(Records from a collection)

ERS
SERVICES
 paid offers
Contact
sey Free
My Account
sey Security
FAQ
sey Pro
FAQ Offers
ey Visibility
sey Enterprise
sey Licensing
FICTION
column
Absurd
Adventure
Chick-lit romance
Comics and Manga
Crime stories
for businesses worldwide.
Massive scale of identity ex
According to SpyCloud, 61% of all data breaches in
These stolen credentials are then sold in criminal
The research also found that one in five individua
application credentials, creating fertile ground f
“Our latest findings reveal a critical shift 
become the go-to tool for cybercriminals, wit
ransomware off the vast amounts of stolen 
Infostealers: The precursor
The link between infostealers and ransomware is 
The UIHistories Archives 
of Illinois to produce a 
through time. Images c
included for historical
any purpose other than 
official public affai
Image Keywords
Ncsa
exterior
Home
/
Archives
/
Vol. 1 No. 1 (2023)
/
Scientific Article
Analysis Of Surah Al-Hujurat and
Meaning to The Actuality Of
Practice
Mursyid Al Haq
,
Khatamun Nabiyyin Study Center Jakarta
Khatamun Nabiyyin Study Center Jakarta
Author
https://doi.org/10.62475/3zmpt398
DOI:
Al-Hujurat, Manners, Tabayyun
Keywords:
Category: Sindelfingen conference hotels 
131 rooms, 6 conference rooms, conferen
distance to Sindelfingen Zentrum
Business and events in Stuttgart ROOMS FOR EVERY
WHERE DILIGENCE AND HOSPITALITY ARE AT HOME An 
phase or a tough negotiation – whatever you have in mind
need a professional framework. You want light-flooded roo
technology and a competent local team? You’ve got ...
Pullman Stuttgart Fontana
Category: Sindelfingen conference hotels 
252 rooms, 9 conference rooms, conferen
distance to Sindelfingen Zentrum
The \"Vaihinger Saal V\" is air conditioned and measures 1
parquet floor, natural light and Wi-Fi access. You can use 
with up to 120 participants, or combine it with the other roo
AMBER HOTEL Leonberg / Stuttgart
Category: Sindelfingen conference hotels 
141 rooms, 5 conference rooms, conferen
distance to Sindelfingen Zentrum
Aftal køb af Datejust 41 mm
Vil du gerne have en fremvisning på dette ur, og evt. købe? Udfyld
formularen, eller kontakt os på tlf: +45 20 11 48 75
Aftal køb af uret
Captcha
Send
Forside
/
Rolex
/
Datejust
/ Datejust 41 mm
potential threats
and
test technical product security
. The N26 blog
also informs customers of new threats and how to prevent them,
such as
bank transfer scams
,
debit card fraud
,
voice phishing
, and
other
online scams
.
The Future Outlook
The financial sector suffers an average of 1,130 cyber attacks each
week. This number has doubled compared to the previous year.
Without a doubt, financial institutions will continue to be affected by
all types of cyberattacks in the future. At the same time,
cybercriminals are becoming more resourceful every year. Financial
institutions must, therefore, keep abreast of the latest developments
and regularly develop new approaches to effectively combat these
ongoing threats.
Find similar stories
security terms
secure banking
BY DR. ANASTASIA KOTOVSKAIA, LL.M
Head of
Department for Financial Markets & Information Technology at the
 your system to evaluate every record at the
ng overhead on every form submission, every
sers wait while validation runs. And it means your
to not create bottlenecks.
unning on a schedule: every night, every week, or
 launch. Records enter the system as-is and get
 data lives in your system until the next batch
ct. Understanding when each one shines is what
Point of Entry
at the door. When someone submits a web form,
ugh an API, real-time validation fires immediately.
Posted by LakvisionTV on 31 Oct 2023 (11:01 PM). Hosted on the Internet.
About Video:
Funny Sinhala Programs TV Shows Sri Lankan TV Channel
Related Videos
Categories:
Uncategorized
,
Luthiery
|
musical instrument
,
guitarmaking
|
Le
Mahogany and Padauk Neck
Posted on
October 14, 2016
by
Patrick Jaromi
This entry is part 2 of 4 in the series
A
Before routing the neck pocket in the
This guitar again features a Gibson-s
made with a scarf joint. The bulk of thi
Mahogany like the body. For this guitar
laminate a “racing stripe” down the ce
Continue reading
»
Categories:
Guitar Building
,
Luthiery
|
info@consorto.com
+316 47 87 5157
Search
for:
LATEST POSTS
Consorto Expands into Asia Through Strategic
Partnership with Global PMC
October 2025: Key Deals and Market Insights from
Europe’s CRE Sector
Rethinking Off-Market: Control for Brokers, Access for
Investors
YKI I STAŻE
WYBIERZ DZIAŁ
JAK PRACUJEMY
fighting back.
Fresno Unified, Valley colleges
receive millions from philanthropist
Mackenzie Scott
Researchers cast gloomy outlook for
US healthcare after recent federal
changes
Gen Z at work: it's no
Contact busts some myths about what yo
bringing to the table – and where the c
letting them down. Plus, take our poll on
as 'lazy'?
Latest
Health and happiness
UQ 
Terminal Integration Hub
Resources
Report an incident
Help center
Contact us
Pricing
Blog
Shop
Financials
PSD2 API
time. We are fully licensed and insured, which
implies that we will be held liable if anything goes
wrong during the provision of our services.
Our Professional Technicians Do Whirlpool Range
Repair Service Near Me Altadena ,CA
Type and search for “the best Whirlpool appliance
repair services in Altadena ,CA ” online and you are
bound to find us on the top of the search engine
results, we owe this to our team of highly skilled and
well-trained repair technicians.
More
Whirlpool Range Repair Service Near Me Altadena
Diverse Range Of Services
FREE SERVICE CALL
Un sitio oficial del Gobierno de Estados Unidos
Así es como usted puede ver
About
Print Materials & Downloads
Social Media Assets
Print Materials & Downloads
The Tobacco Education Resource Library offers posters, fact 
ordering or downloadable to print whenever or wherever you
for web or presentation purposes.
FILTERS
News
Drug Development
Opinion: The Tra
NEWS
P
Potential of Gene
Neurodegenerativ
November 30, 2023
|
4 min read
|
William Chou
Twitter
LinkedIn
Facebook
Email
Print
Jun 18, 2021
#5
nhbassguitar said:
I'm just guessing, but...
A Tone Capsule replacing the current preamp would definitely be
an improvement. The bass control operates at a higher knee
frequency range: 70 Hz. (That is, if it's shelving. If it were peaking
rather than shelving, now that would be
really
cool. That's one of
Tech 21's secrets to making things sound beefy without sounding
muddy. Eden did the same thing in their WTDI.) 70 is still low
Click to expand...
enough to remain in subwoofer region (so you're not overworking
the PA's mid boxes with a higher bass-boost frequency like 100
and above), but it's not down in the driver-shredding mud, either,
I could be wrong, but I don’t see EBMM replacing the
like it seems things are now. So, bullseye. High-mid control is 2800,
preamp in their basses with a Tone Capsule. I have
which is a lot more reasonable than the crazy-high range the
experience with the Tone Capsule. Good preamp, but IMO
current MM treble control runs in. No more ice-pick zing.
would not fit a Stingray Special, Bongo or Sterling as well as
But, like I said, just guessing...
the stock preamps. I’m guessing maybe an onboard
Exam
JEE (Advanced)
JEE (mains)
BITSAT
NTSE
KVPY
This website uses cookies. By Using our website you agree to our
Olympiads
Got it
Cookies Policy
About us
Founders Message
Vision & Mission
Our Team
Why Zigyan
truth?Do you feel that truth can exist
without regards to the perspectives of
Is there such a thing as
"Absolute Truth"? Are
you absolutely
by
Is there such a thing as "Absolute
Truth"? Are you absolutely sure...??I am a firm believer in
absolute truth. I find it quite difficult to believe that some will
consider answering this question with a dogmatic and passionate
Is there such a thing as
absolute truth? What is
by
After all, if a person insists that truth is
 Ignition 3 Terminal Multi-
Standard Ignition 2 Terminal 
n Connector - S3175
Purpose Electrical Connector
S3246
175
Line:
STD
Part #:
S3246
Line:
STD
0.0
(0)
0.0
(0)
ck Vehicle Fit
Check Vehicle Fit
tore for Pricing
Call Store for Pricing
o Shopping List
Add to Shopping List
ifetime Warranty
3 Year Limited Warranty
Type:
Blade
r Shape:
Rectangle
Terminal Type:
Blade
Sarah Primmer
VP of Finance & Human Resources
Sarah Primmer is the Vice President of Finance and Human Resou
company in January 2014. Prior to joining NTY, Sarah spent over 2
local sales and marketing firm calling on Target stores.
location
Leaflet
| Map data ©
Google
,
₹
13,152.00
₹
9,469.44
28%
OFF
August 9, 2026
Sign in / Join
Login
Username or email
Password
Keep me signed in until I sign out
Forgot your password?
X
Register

_Prompt_
For every line of the data above that contains "other", copy that line.

_Response below_
any purpose other than 
with up to 120 participants, or combine it with the other roo
other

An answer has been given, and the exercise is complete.